3X Consultants et Mazars assurent que les interactions des candidats avec les chatbots ne sont pas déterminants dans la sélection finale. Certains bots peuvent néanmoins se substituer aux humains dans la première phase du recrutement. En décembre 2016, la cellule d’innovation de l’application de rencontres Meetic était à la recherche d’un stagiaire pour développer son chatbot Lara. L’idée a germé d’intégrer un chatbot au processus de sélection.
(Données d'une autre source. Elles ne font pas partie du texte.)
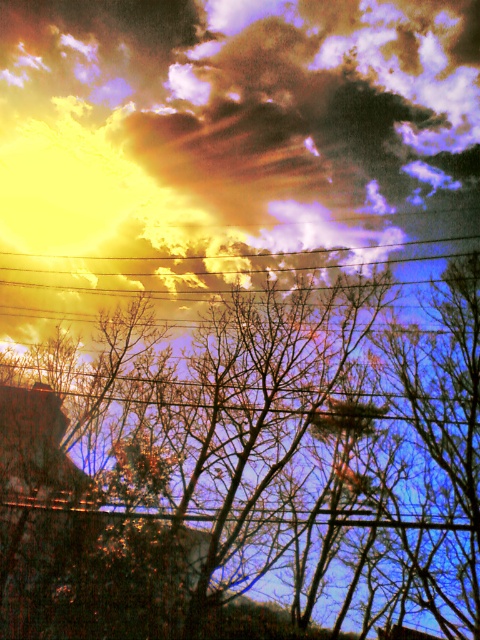 You are an astronomer observing the sky and notice the golden textured cloud at upper center and the metallic wire at upper center. Which object occupies a greater area in the sky?

The golden textured cloud at upper center is larger in size than the metallic wire at upper center, so it occupies a greater area in the sky.

You are an artist trying to paint this scene. You want to make sure the bare branches at center and the golden textured cloud at upper center are positioned correctly. Which object should you paint first to ensure proper layering?

You should paint the golden textured cloud at upper center first because the bare branches at center are closer to the viewer and will be layered on top of the cloud. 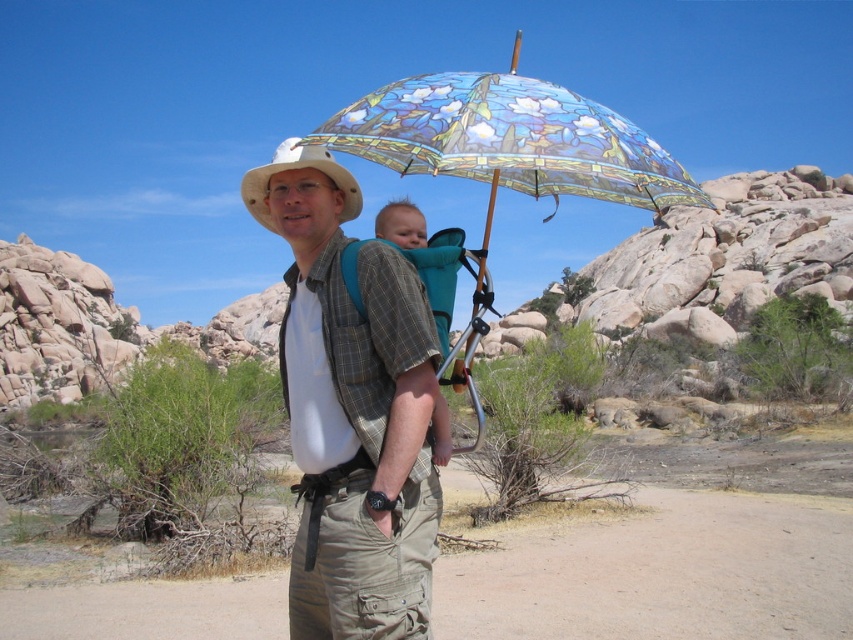 Question: Which object is farther from the camera taking this photo?

Choices:
 (A) white matte cowboy hat at center
 (B) stained glass umbrella at upper center
 (C) teal fabric carrier at center
 (D) plaid shirt at center

Answer: (A)

Question: Considering the real-world distances, which object is farthest from the stained glass umbrella at upper center?

Choices:
 (A) white matte cowboy hat at center
 (B) teal fabric carrier at center

Answer: (B)

Question: Can you confirm if stained glass umbrella at upper center is positioned to the right of teal fabric carrier at center?

Choices:
 (A) no
 (B) yes

Answer: (B)

Question: Does plaid shirt at center appear on the right side of white matte cowboy hat at center?

Choices:
 (A) no
 (B) yes

Answer: (B)

Question: Which of the following is the closest to the observer?

Choices:
 (A) stained glass umbrella at upper center
 (B) teal fabric carrier at center
 (C) plaid shirt at center
 (D) white matte cowboy hat at center

Answer: (C)

Question: Can you confirm if plaid shirt at center is positioned to the left of stained glass umbrella at upper center?

Choices:
 (A) yes
 (B) no

Answer: (A) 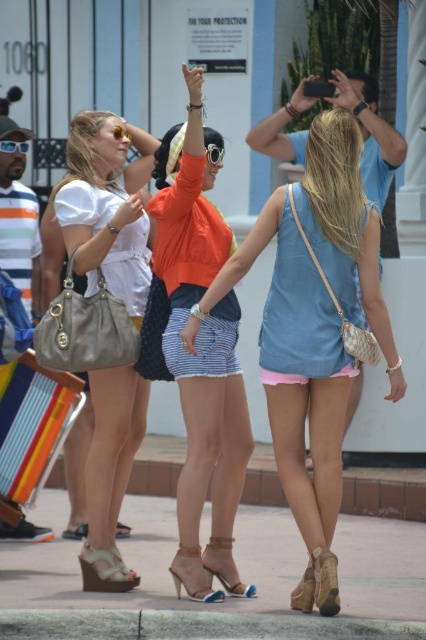 From the picture: You are a delivery person who needs to place a small package between the matte white purse at left and the leather wedge sandal at lower center. The package requires 1 meter of space. Can you fit it there?

The distance between the matte white purse at left and the leather wedge sandal at lower center is 8.06 meters, so yes, the package requiring 1 meter of space can easily be placed between them.

You are standing at the camera position and want to take a photo of the point at coordinates point (x=112, y=392). Considering the distance, will you need to use a zoom lens to capture it clearly?

The point (x=112, y=392) is 34.79 meters away from the camera. A zoom lens is necessary to capture it clearly at that distance. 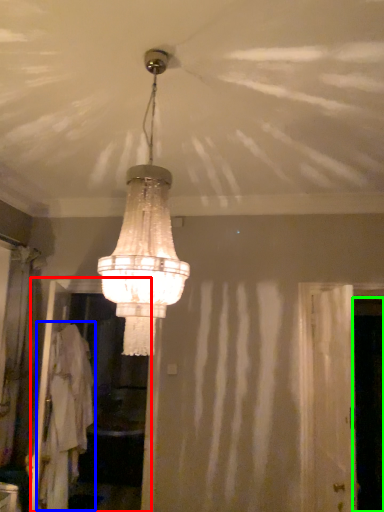 Question: Considering the real-world distances, which object is farthest from screen door (highlighted by a red box)? robe (highlighted by a blue box) or screen door (highlighted by a green box)?

Choices:
 (A) robe
 (B) screen door

Answer: (B) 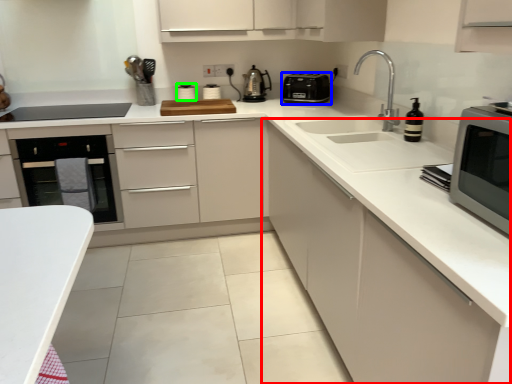 Question: Which object is the closest to the cabinetry (highlighted by a red box)? Choose among these: kitchen appliance (highlighted by a blue box) or appliance (highlighted by a green box).

Choices:
 (A) kitchen appliance
 (B) appliance

Answer: (A) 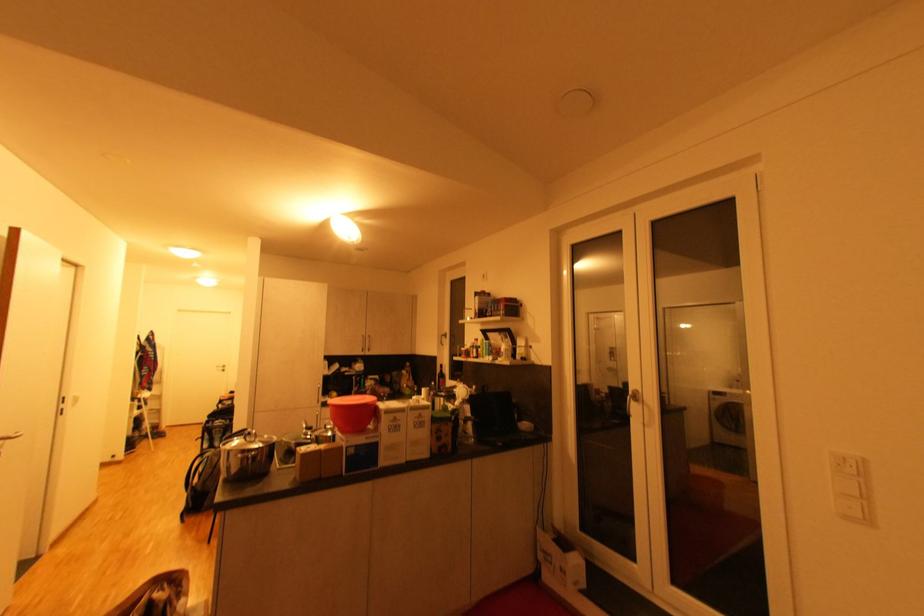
Les tâches de Lara consistent habituellement à guider les utilisateurs et à sélectionner des profils amoureux compatibles. Là, une phrase définie à l’avance permettait d’avoir accès à un entretien poussé, évaluant les compétences techniques et les motivations des candidats.  "On ne s’attendait pas à autant de succès, reconnaît Xavier de Baillenx, chef du service innovation. Ça nous a permis de faire une pré-sélection rapide des candidats." Parmi eux, le stagiaire qui a intégré l’équipe en avril.

 

Les chatbots ne remplacent (encore) les recruteurs

Qu’ils renseignent les candidats, les conseillent ou les testent, ces chatbots ne sont cependant pas voués à décider de l’embauche d’un candidat. "L’amont du recrutement s’est beaucoup digitalisé, précise Cyril Hijar. L’aval reste très humain : la rencontre de deux personnes reste un vrai besoin. Le chatbot arrive en complément. » Car les robots ont tout de même de précieux avantages, en plus de leur disponibilité. « Le bot est moins tributaire de biais cognitifs, assure Jean-Christophe Anna. Il a une vision neutre, objective, non discriminante. »

En neutralisant la relation d’embauche, le bot, s’il est bien programmé, assurerait au candidat une évaluation objective de son adéquation au poste. Selon une étude publiée en 2013 dans le Journal of Applied Psychology, les approches menées par des algorithmes seraient plus efficaces que les entretiens pour mesurer les performances au travail.